-- Exercise --
The lines to copy from the data below are those that hold the string "Leanderthal".

-- Record excerpts --
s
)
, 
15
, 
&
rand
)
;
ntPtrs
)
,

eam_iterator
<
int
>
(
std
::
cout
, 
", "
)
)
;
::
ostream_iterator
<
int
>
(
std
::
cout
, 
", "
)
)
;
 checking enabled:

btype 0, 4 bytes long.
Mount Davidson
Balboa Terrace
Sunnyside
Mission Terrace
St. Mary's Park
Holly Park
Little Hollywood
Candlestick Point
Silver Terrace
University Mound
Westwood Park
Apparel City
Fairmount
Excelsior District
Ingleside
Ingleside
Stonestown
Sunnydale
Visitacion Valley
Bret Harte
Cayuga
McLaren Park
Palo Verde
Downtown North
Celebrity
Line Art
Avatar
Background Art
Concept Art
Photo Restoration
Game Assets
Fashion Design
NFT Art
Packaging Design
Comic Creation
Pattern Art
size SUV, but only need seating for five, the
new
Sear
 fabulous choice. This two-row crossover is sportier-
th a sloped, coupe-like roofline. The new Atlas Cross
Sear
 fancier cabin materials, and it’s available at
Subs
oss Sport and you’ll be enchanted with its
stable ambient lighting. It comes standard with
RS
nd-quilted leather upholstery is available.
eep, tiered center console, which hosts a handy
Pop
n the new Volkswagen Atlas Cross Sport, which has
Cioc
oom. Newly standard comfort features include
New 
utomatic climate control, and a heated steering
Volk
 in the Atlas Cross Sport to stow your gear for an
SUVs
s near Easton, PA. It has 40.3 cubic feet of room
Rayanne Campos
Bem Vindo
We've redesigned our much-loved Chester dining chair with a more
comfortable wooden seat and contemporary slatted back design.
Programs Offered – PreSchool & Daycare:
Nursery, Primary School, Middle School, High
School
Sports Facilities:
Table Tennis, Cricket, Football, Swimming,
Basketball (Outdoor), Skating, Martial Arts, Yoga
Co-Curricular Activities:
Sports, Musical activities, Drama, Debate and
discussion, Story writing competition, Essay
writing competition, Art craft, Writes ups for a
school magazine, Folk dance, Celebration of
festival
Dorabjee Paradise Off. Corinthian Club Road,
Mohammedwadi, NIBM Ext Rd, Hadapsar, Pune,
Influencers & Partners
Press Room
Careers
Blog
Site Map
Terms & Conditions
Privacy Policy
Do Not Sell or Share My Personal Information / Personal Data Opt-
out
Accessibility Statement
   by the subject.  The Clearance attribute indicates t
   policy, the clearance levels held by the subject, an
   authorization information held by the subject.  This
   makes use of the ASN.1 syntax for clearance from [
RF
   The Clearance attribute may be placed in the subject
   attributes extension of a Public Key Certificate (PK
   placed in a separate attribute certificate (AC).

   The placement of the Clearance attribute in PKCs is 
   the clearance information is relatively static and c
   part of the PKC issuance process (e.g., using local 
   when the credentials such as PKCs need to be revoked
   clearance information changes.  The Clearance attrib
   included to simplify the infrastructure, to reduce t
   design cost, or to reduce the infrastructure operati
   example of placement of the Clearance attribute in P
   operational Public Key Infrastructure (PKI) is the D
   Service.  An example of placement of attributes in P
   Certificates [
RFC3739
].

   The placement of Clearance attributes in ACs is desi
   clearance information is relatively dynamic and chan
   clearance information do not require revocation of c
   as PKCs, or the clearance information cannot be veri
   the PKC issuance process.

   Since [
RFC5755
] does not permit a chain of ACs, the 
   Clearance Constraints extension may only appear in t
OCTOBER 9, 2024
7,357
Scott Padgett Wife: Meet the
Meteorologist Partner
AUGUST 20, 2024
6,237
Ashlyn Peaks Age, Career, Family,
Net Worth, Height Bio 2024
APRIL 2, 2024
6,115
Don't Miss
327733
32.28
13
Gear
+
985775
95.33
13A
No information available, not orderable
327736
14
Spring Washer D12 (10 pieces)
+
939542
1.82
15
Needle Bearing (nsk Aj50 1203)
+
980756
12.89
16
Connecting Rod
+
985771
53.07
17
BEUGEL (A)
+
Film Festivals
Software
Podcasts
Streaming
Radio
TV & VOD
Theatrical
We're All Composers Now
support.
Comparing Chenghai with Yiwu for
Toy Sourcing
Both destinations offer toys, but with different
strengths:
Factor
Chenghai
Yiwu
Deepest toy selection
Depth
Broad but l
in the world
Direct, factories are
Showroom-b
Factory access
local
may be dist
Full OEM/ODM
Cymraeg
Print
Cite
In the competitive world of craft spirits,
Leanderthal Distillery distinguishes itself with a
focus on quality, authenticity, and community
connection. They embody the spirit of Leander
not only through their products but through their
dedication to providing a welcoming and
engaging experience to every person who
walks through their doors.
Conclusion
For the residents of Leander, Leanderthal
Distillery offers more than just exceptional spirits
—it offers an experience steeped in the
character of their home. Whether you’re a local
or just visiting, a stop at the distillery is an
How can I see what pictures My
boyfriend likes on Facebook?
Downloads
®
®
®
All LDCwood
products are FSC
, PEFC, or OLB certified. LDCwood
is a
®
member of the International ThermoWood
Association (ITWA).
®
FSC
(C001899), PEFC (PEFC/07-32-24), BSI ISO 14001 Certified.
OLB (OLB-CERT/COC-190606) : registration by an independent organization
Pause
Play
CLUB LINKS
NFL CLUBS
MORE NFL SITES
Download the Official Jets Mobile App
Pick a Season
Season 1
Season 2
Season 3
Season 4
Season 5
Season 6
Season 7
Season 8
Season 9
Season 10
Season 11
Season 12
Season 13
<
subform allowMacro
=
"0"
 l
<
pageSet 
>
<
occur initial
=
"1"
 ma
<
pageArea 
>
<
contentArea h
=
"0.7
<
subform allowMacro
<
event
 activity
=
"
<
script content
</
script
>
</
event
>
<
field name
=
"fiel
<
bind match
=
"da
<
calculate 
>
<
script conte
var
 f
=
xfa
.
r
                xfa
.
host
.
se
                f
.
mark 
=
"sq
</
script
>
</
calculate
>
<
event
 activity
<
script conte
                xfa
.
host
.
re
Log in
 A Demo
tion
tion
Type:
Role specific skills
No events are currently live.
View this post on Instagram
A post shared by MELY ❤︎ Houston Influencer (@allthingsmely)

-- Task answer --
Leanderthal Distillery distinguishes itself with a
For the residents of Leander, Leanderthal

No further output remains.